-------- Exercise data

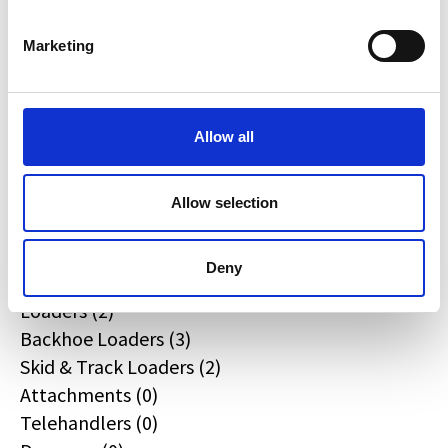
JPM (0)
Redrock (0)
Marketing
Landrover (0)
(0)
Kobelco (0)
Allow all
Product Types
Allow selection
All
Deny
Excavators (4)
Loaders (2)
Backhoe Loaders (3)
Skid & Track Loaders (2)
Attachments (0)
Telehandlers (0)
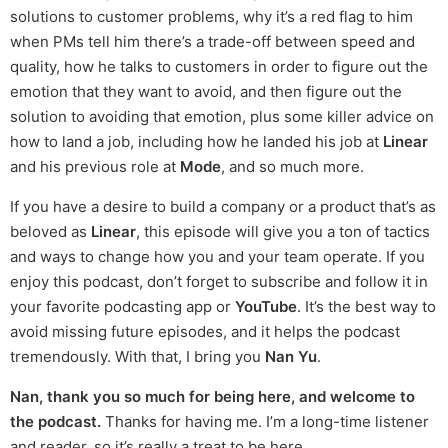
solutions to customer problems, why it’s a red flag to him
when PMs tell him there’s a trade-off between speed and
quality, how he talks to customers in order to figure out the
emotion that they want to avoid, and then figure out the
solution to avoiding that emotion, plus some killer advice on
how to land a job, including how he landed his job at
Linear
and his previous role at
Mode
, and so much more.
If you have a desire to build a company or a product that’s as
beloved as
Linear
, this episode will give you a ton of tactics
and ways to change how you and your team operate. If you
enjoy this podcast, don’t forget to subscribe and follow it in
your favorite podcasting app or
YouTube
. It’s the best way to
avoid missing future episodes, and it helps the podcast
tremendously. With that, I bring you
Nan Yu
.
Nan, thank you so much for being here, and welcome to
the podcast.
Thanks for having me. I’m a long-time listener
and reader, so it’s really a treat to be here.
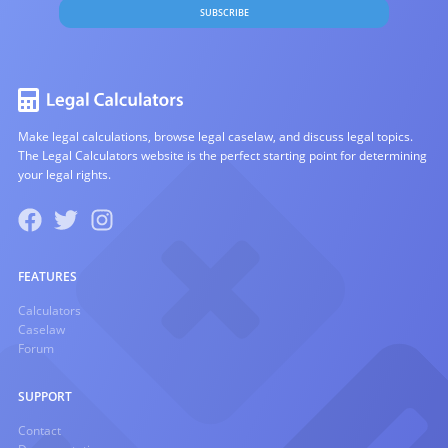
SUBSCRIBE
Make legal calculations, browse legal caselaw, and discuss legal topics.
The Legal Calculators website is the perfect starting point for determining
your legal rights.
FEATURES
Calculators
Caselaw
Forum
SUPPORT
Contact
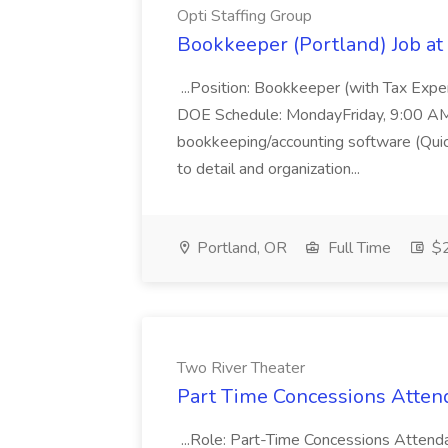
Opti Staffing Group
Bookkeeper (Portland) Job at 
...Position: Bookkeeper (with Tax Expe
DOE Schedule: MondayFriday, 9:00 AM 5
bookkeeping/accounting software (Qui
to detail and organization...
Portland, OR
Full Time
$2
Two River Theater
Part Time Concessions Attend
...Role: Part-Time Concessions Attend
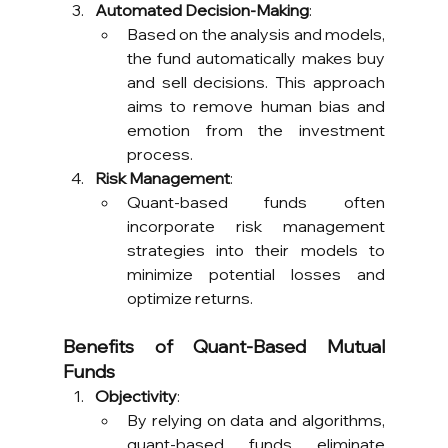
Automated Decision-Making
:
Based on the analysis and models, 
the fund automatically makes buy 
and sell decisions. This approach 
aims to remove human bias and 
emotion from the investment 
process.
Risk Management
:
Quant-based funds often 
incorporate risk management 
strategies into their models to 
minimize potential losses and 
optimize returns.
Benefits of Quant-Based Mutual 
Funds
Objectivity
:
By relying on data and algorithms, 
quant-based funds eliminate 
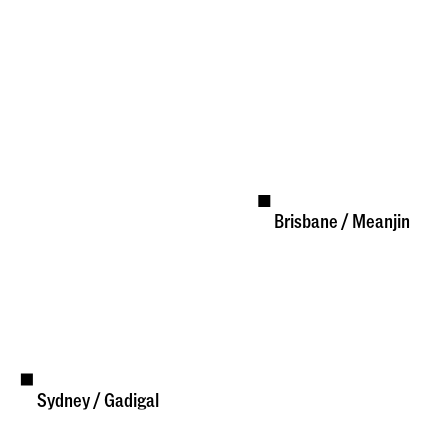
Brisbane / Meanjin
Available
Sydney / Gadigal
Available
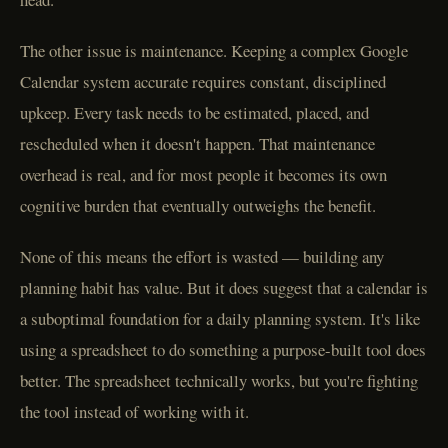
The other issue is maintenance. Keeping a complex Google
Calendar system accurate requires constant, disciplined
upkeep. Every task needs to be estimated, placed, and
rescheduled when it doesn't happen. That maintenance
overhead is real, and for most people it becomes its own
cognitive burden that eventually outweighs the benefit.
None of this means the effort is wasted — building any
planning habit has value. But it does suggest that a calendar is
a suboptimal foundation for a daily planning system. It's like
using a spreadsheet to do something a purpose-built tool does
better. The spreadsheet technically works, but you're fighting
the tool instead of working with it.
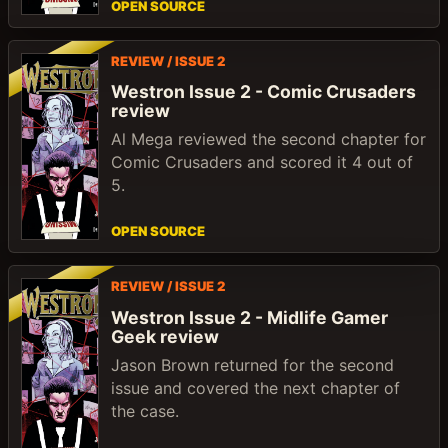
OPEN SOURCE
REVIEW / ISSUE 2
Westron Issue 2 - Comic Crusaders
review
Al Mega reviewed the second chapter for
Comic Crusaders and scored it 4 out of
5.
OPEN SOURCE
REVIEW / ISSUE 2
Westron Issue 2 - Midlife Gamer
Geek review
Jason Brown returned for the second
issue and covered the next chapter of
the case.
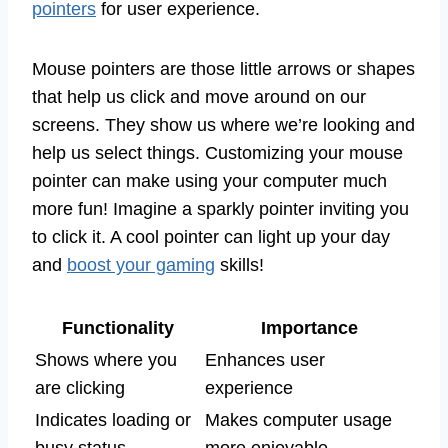
pointers
for user experience.
Mouse pointers are those little arrows or shapes
that help us click and move around on our
screens. They show us where we’re looking and
help us select things. Customizing your mouse
pointer can make using your computer much
more fun! Imagine a sparkly pointer inviting you
to click it. A cool pointer can light up your day
and
boost your gaming
skills!
Functionality
Importance
Shows where you
Enhances user
are clicking
experience
Indicates loading or
Makes computer usage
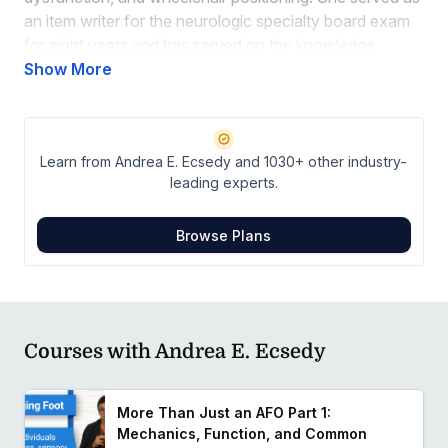
an item writer for the neurologic specialty board exam
for eight years and has served on the knowledge
translation task force for the orthotics CPG released in
Show More
2022.
Connect With Andrea on LinkedIn
Learn from Andrea E. Ecsedy and 1030+ other industry-
leading experts.
Browse Plans
Courses with Andrea E. Ecsedy
More Than Just an AFO Part 1:
Mechanics, Function, and Common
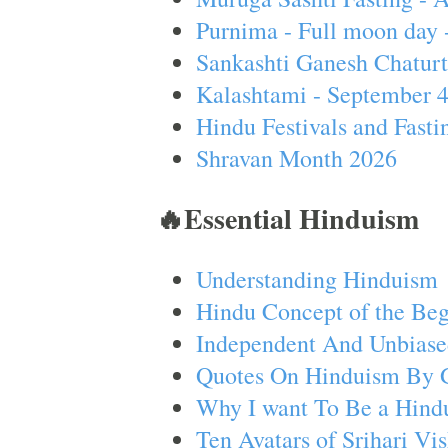
Purnima - Full moon day 
Sankashti Ganesh Chaturt
Kalashtami - September 
Hindu Festivals and Fasti
Shravan Month 2026
🔥Essential Hinduism
Understanding Hinduism
Hindu Concept of the Beg
Independent And Unbiase
Quotes On Hinduism By 
Why I want To Be a Hind
Ten Avatars of Srihari V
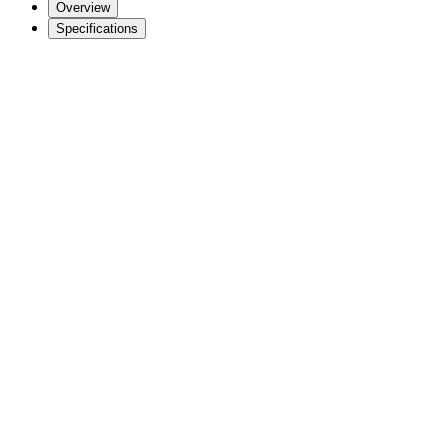
Overview
Specifications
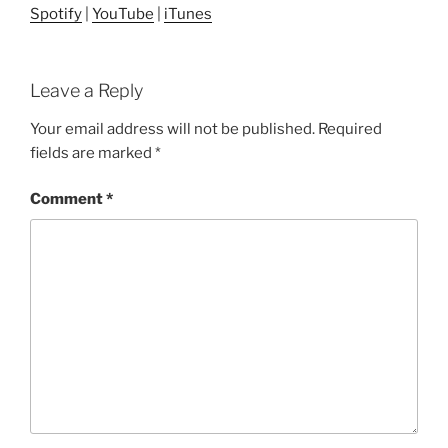
Spotify
|
YouTube
|
iTunes
Leave a Reply
Your email address will not be published.
Required
fields are marked
*
Comment
*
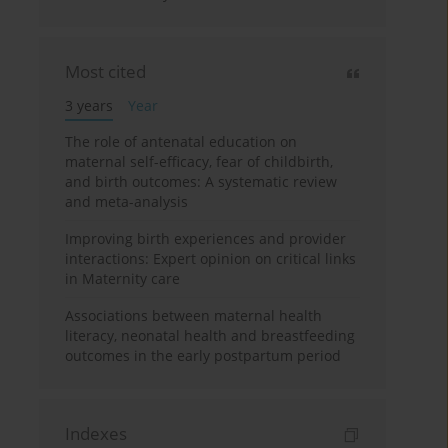
Most cited
3 years
Year
The role of antenatal education on
maternal self-efficacy, fear of childbirth,
and birth outcomes: A systematic review
and meta-analysis
Improving birth experiences and provider
interactions: Expert opinion on critical links
in Maternity care
Associations between maternal health
literacy, neonatal health and breastfeeding
outcomes in the early postpartum period
Indexes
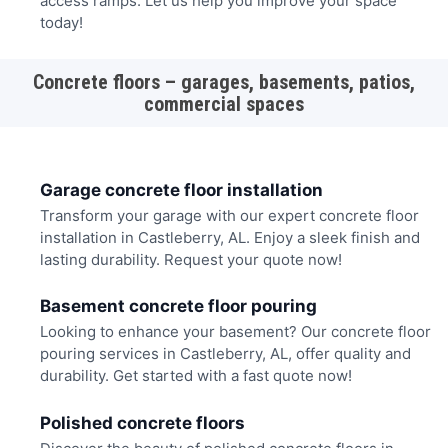
access ramps. Let us help you improve your space
today!
Concrete floors – garages, basements, patios,
commercial spaces
Garage concrete floor installation
Transform your garage with our expert concrete floor
installation in Castleberry, AL. Enjoy a sleek finish and
lasting durability. Request your quote now!
Basement concrete floor pouring
Looking to enhance your basement? Our concrete floor
pouring services in Castleberry, AL, offer quality and
durability. Get started with a fast quote now!
Polished concrete floors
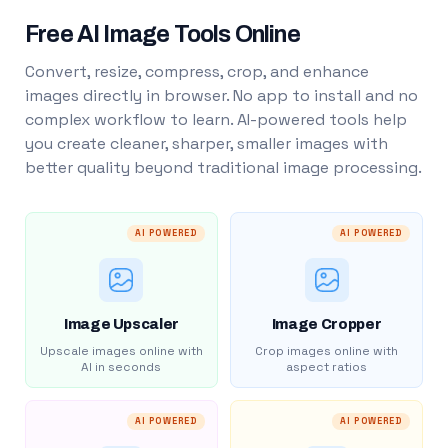
Free AI Image Tools Online
Convert, resize, compress, crop, and enhance
images directly in browser. No app to install and no
complex workflow to learn. AI-powered tools help
you create cleaner, sharper, smaller images with
better quality beyond traditional image processing.
AI POWERED
AI POWERED
Image Upscaler
Image Cropper
Upscale images online with
Crop images online with
AI in seconds
aspect ratios
AI POWERED
AI POWERED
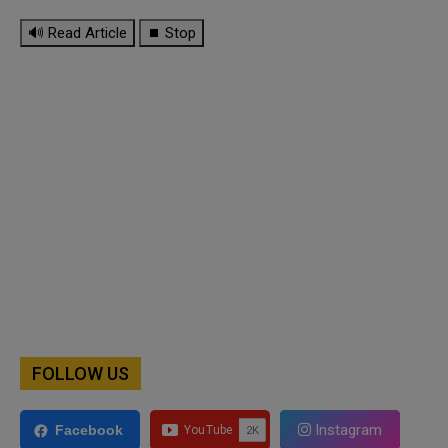
🔊 Read Article
⏹ Stop
FOLLOW US
Instagram
Facebook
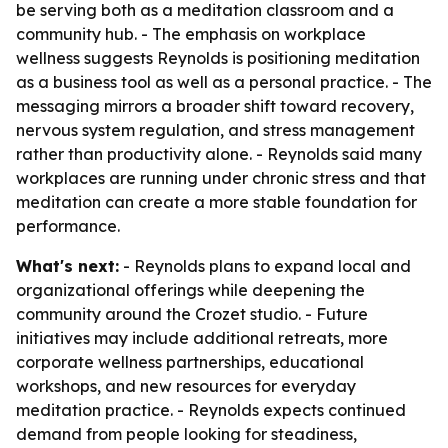
be serving both as a meditation classroom and a
community hub. - The emphasis on workplace
wellness suggests Reynolds is positioning meditation
as a business tool as well as a personal practice. - The
messaging mirrors a broader shift toward recovery,
nervous system regulation, and stress management
rather than productivity alone. - Reynolds said many
workplaces are running under chronic stress and that
meditation can create a more stable foundation for
performance.
What's next:
- Reynolds plans to expand local and
organizational offerings while deepening the
community around the Crozet studio. - Future
initiatives may include additional retreats, more
corporate wellness partnerships, educational
workshops, and new resources for everyday
meditation practice. - Reynolds expects continued
demand from people looking for steadiness,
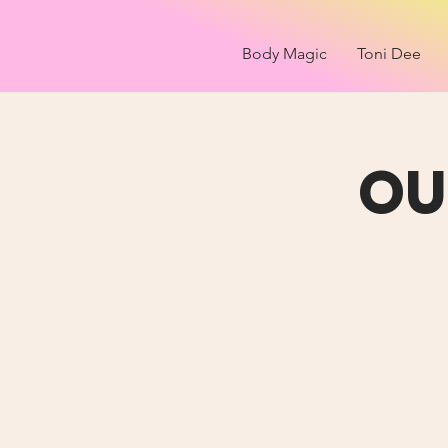
Body Magic
Toni Dee
OU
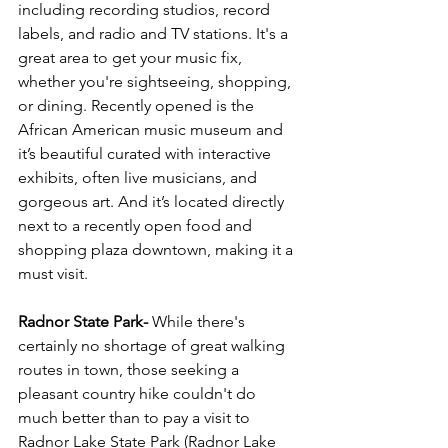
including recording studios, record 
labels, and radio and TV stations. It's a 
great area to get your music fix, 
whether you're sightseeing, shopping, 
or dining. Recently opened is the 
African American music museum and 
it’s beautiful curated with interactive 
exhibits, often live musicians, and 
gorgeous art. And it’s located directly 
next to a recently open food and 
shopping plaza downtown, making it a 
must visit. 
Radnor State Park-
 While there's 
certainly no shortage of great walking 
routes in town, those seeking a 
pleasant country hike couldn't do 
much better than to pay a visit to 
Radnor Lake State Park (Radnor Lake 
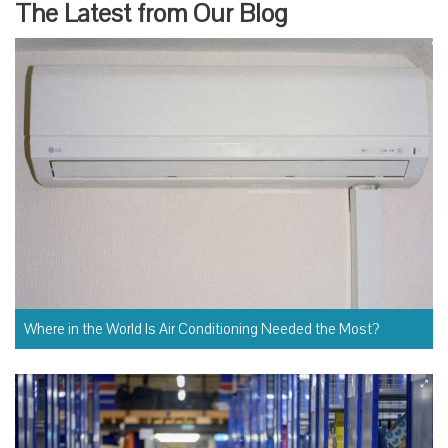
The Latest from Our Blog
Where in the World Is Air Conditioning Needed the Most?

----------------

Print, exactly, each line above from the one with "Indicates loading or" to the one with "Shravan Month 2026", end lines included. Leave pictures out of it.

Indicates loading or
Makes computer usage
an item writer for the neurologic specialty board exam
for eight years and has served on the knowledge
translation task force for the orthotics CPG released in
Show More
2022.
Connect With Andrea on LinkedIn
Learn from Andrea E. Ecsedy and 1030+ other industry-
leading experts.
Browse Plans
Courses with Andrea E. Ecsedy
More Than Just an AFO Part 1:
Mechanics, Function, and Common
Purnima - Full moon day 
Sankashti Ganesh Chaturt
Kalashtami - September 
Hindu Festivals and Fasti
Shravan Month 2026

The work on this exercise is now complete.